__Aim of the task__: In the records below, begin at the line that has "संचालक से मारपीट" and stop after the line that has "ایا ارز هم روی قیمت شیلنگ تاثیر میذاره؟..."; quote those lines verbatim and nothing more.

------------------------------

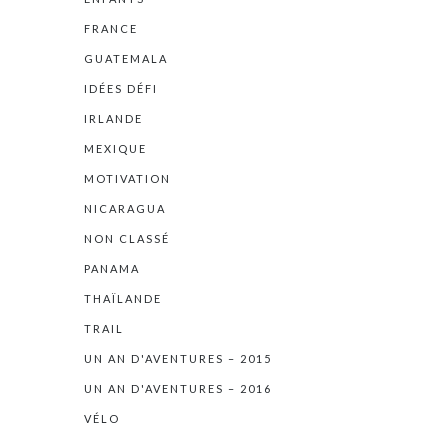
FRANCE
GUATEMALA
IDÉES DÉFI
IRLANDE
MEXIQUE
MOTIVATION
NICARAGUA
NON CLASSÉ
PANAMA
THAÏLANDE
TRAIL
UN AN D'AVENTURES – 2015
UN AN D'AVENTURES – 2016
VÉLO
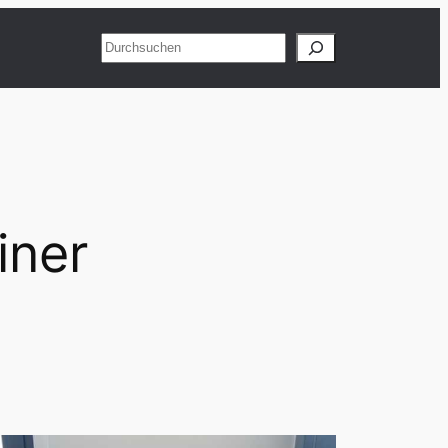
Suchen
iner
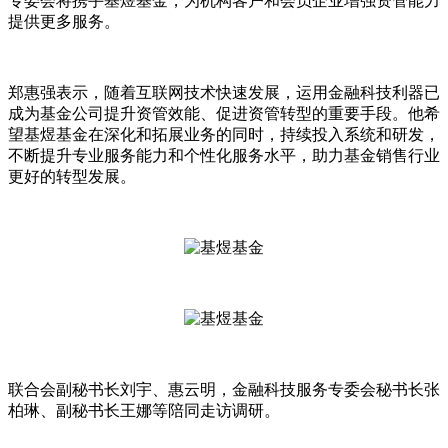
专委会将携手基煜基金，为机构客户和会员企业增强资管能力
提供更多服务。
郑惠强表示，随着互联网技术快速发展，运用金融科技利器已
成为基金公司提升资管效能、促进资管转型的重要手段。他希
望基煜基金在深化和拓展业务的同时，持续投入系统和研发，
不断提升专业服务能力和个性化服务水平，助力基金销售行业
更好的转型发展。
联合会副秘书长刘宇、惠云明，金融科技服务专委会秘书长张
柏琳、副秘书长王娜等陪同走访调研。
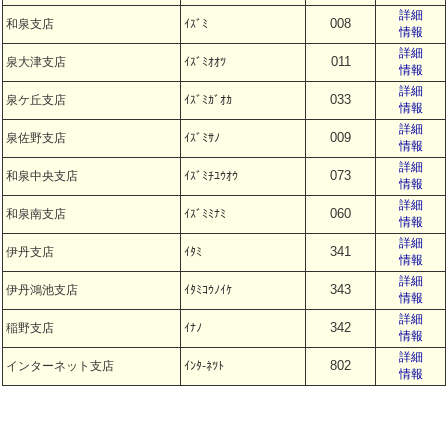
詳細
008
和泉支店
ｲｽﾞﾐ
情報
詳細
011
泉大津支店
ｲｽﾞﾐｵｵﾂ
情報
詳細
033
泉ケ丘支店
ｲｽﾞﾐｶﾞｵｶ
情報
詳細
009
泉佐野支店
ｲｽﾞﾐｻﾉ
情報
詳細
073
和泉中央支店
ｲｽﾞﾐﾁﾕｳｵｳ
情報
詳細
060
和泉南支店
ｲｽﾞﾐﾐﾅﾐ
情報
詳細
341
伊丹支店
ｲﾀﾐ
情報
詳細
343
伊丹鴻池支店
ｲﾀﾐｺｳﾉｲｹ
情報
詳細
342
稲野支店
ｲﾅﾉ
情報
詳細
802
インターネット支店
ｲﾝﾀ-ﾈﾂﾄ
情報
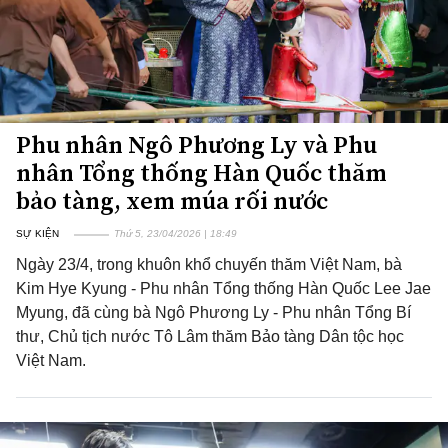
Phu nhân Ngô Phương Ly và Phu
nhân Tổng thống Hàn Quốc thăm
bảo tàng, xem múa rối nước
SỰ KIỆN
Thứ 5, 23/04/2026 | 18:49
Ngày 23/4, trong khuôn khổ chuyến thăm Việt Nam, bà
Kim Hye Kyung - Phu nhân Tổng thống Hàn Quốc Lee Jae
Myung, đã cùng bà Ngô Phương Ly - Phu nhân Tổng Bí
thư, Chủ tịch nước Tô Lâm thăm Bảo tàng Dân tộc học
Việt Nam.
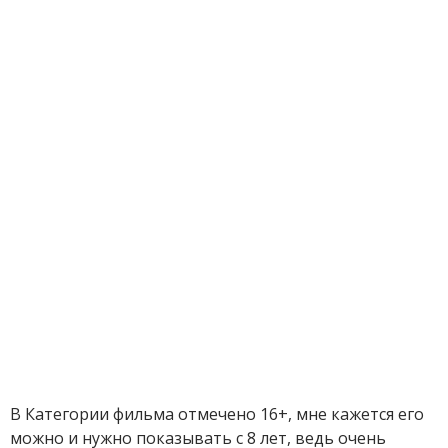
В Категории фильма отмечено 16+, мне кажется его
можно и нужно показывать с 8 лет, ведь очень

------------------------------

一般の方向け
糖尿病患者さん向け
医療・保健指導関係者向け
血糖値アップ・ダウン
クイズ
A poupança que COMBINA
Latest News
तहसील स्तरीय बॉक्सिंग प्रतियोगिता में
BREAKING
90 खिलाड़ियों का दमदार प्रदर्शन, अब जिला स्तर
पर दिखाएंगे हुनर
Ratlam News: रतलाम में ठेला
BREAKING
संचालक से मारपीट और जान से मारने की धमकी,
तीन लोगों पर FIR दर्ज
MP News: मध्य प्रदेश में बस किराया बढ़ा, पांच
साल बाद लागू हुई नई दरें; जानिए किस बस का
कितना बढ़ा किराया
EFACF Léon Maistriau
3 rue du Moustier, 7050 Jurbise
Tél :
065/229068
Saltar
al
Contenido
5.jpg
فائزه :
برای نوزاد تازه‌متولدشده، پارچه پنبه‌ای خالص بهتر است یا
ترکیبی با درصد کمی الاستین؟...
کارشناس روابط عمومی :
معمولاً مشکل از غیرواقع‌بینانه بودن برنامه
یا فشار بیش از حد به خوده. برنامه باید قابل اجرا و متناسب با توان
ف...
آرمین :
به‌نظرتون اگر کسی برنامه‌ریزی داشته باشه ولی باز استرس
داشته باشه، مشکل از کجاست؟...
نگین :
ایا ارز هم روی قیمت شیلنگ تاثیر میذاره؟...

------------------------------

__Answer to this exercise__:
संचालक से मारपीट और जान से मारने की धमकी,
तीन लोगों पर FIR दर्ज
MP News: मध्य प्रदेश में बस किराया बढ़ा, पांच
साल बाद लागू हुई नई दरें; जानिए किस बस का
कितना बढ़ा किराया
EFACF Léon Maistriau
3 rue du Moustier, 7050 Jurbise
Tél :
065/229068
Saltar
al
Contenido
5.jpg
فائزه :
برای نوزاد تازه‌متولدشده، پارچه پنبه‌ای خالص بهتر است یا
ترکیبی با درصد کمی الاستین؟...
کارشناس روابط عمومی :
معمولاً مشکل از غیرواقع‌بینانه بودن برنامه
یا فشار بیش از حد به خوده. برنامه باید قابل اجرا و متناسب با توان
ف...
آرمین :
به‌نظرتون اگر کسی برنامه‌ریزی داشته باشه ولی باز استرس
داشته باشه، مشکل از کجاست؟...
نگین :
ایا ارز هم روی قیمت شیلنگ تاثیر میذاره؟...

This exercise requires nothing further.